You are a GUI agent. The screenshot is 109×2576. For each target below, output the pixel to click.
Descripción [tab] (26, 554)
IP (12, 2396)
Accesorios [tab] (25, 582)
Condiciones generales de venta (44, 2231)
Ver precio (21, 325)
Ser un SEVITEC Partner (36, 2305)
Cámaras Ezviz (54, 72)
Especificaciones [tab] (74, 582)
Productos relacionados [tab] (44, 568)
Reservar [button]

▶ EXERCISE
Exactly as given, repeat every record above.

▶ ANSWER FOR THE TASK
You are a GUI agent. The screenshot is 109×2576. For each target below, output the pixel to click.
Descripción [tab] (26, 554)
IP (12, 2396)
Accesorios [tab] (25, 582)
Condiciones generales de venta (44, 2231)
Ver precio (21, 325)
Ser un SEVITEC Partner (36, 2305)
Cámaras Ezviz (54, 72)
Especificaciones [tab] (74, 582)
Productos relacionados [tab] (44, 568)
Reservar [button]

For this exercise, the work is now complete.